I’ve eaten a variety of macaroni cheese. There are recipes on the market that do issues like use cottage cheese as an alternative of sauce, insist that cheddar wants assist from obscure French pals, or permit solely 37g of macaroni per individual. For a traditional macaroni cheese you’ll be able to rely on, you must stand over a big pot of bechamel and personally load it with cheddar and a few key equipment.
unsalted butter 100g, plus 3 tbsp for the highest
plain flour 75g
milk 1.2 litres
mature cheddar cheese 275g, grated, plus 50g for the highest
English mustard 1 tbsp
nutmeg ½ tsp, freshly grated
salt and pepper
Preheat the oven to 180C fan/gasoline mark 6 and get some salted water boiling for the macaroni.
Prepare dinner the macaroni for two minutes lower than the packet signifies, drain it and go away it to at least one facet, conserving again half a ladle of pasta water.

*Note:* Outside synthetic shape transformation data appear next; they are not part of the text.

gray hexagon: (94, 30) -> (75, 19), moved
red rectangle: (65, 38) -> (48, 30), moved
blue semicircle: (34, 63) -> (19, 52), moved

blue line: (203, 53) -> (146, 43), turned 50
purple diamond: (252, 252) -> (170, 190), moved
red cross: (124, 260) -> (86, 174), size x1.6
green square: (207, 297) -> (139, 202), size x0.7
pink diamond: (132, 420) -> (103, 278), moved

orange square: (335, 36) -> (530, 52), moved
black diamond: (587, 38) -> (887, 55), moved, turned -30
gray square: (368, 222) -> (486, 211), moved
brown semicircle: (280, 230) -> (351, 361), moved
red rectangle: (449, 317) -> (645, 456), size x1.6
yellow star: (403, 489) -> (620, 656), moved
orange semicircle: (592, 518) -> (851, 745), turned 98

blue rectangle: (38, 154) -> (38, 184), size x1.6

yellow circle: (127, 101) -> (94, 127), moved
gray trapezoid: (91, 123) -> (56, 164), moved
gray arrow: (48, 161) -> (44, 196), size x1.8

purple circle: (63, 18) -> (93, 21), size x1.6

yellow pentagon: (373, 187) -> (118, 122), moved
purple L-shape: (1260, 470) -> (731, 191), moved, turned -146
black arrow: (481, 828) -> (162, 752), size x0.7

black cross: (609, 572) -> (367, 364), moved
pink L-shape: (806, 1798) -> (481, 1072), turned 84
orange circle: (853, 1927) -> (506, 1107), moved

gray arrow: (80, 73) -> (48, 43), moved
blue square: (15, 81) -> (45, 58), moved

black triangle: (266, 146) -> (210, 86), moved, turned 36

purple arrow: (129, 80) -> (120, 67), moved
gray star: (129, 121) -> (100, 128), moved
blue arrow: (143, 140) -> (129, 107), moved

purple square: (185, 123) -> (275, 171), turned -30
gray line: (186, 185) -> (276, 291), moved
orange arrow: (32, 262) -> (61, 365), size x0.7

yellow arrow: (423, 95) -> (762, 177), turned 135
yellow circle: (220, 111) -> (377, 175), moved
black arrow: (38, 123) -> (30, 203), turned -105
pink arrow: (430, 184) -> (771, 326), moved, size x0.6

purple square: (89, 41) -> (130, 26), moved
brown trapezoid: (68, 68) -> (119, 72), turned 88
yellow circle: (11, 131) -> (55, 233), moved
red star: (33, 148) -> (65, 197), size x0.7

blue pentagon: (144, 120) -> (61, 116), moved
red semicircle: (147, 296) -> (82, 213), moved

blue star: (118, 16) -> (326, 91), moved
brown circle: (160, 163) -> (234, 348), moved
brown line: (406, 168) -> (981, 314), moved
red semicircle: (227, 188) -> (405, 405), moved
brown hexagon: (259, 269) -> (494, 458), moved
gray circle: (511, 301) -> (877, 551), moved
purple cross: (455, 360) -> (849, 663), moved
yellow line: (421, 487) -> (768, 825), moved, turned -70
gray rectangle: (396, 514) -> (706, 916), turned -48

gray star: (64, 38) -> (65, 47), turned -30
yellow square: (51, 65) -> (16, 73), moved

In the meantime, in a big saucepan, soften the 100g of butter over a medium warmth. When it’s melted, add the flour, and stir with a picket spoon till easy and fantastically beige. Add the milk little by little (about 100ml at a time). It’ll take you on an entire journey, thickening up earlier than it smooths again out once more. All you must do is preserve stirring. Change to a whisk if it helps. When you’ve added all of the milk, preserve the sauce on the warmth and stir by means of the cheese, adopted by the mustard and nutmeg, after which salt and pepper to style.
Add the macaroni to the sauce, together with the pasta water, and stir till even. Tip this straight into a large, shallow oven dish, utilizing a versatile spatula to get to all of the sauce.
Soften the additional butter and blend it with the additional cheese and the breadcrumbs. Sprinkle this combine over the macaroni cheese.
Bake for about half-hour, till golden brown throughout.